EXERCISE PROMPT:
Please restate word for word the lines of the entries below from the one with "Industrial Biotechnology" to the one with "Saturday Afternoon", inclusive, and leave out every picture.

PROVIDED ENTRIES:
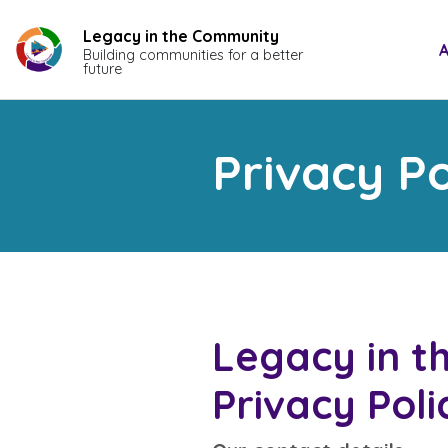
Skip
to
Legacy in the Community
A
Building communities for a better
content
future
Privacy Po
Legacy in 
Privacy Poli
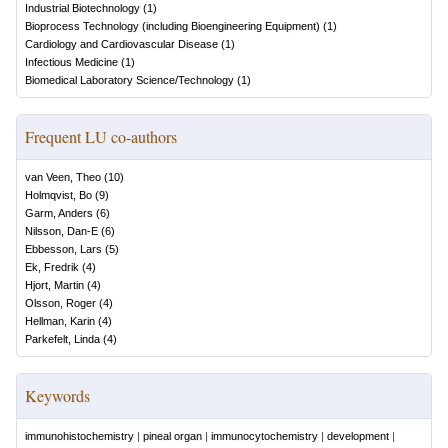
Industrial Biotechnology
(
1
)
Bioprocess Technology (including Bioengineering Equipment)
(
1
)
Cardiology and Cardiovascular Disease
(
1
)
Infectious Medicine
(
1
)
Biomedical Laboratory Science/Technology
(
1
)
Frequent LU co-authors
van Veen, Theo
(
10
)
Holmqvist, Bo
(
9
)
Garm, Anders
(
6
)
Nilsson, Dan-E
(
6
)
Ebbesson, Lars
(
5
)
Ek, Fredrik
(
4
)
Hjort, Martin
(
4
)
Olsson, Roger
(
4
)
Hellman, Karin
(
4
)
Parkefelt, Linda
(
4
)
Keywords
immunohistochemistry
|
pineal organ
|
immunocytochemistry
|
development
|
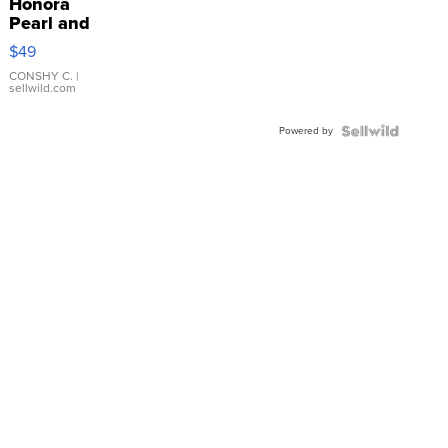
Honora
Pearl and
Pink
$49
Leather
Bracelet
CONSHY C.
|
sellwild.com
Adjustable
Buckle
Powered by
Clo...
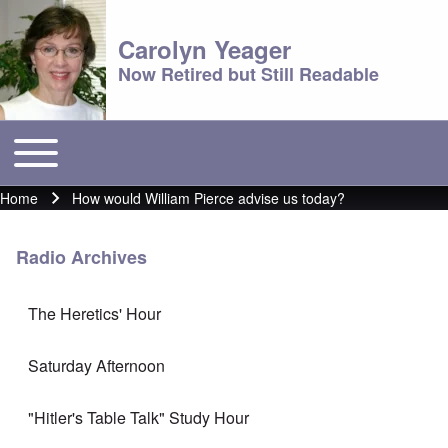
Carolyn Yeager
Now Retired but Still Readable
Toggle main menu
Main menu
Home
How would William Pierce advise us today?
Breadcrumb
Radio Archives
The Heretics' Hour
Saturday Afternoon
"Hitler's Table Talk" Study Hour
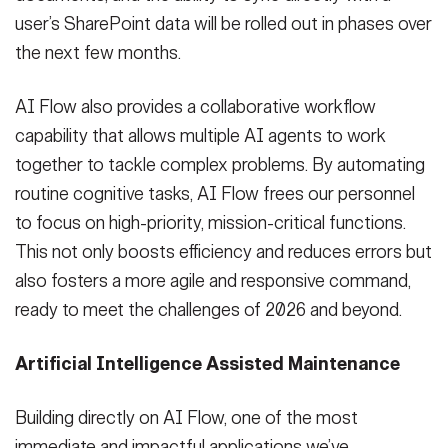
user’s SharePoint data will be rolled out in phases over
the next few months.
AI Flow also provides a collaborative workflow
capability that allows multiple AI agents to work
together to tackle complex problems. By automating
routine cognitive tasks, AI Flow frees our personnel
to focus on high-priority, mission-critical functions.
This not only boosts efficiency and reduces errors but
also fosters a more agile and responsive command,
ready to meet the challenges of 2026 and beyond.
Artificial Intelligence Assisted Maintenance
Building directly on AI Flow, one of the most
immediate and impactful applications we’ve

REPLY TO THE EXERCISE:
Industrial Biotechnology
(
1
)
Bioprocess Technology (including Bioengineering Equipment)
(
1
)
Cardiology and Cardiovascular Disease
(
1
)
Infectious Medicine
(
1
)
Biomedical Laboratory Science/Technology
(
1
)
Frequent LU co-authors
van Veen, Theo
(
10
)
Holmqvist, Bo
(
9
)
Garm, Anders
(
6
)
Nilsson, Dan-E
(
6
)
Ebbesson, Lars
(
5
)
Ek, Fredrik
(
4
)
Hjort, Martin
(
4
)
Olsson, Roger
(
4
)
Hellman, Karin
(
4
)
Parkefelt, Linda
(
4
)
Keywords
immunohistochemistry
|
pineal organ
|
immunocytochemistry
|
development
|
Honora
Pearl and
Pink
$49
Leather
Bracelet
CONSHY C.
|
sellwild.com
Adjustable
Buckle
Powered by
Clo...
Carolyn Yeager
Now Retired but Still Readable
Toggle main menu
Main menu
Home
How would William Pierce advise us today?
Breadcrumb
Radio Archives
The Heretics' Hour
Saturday Afternoon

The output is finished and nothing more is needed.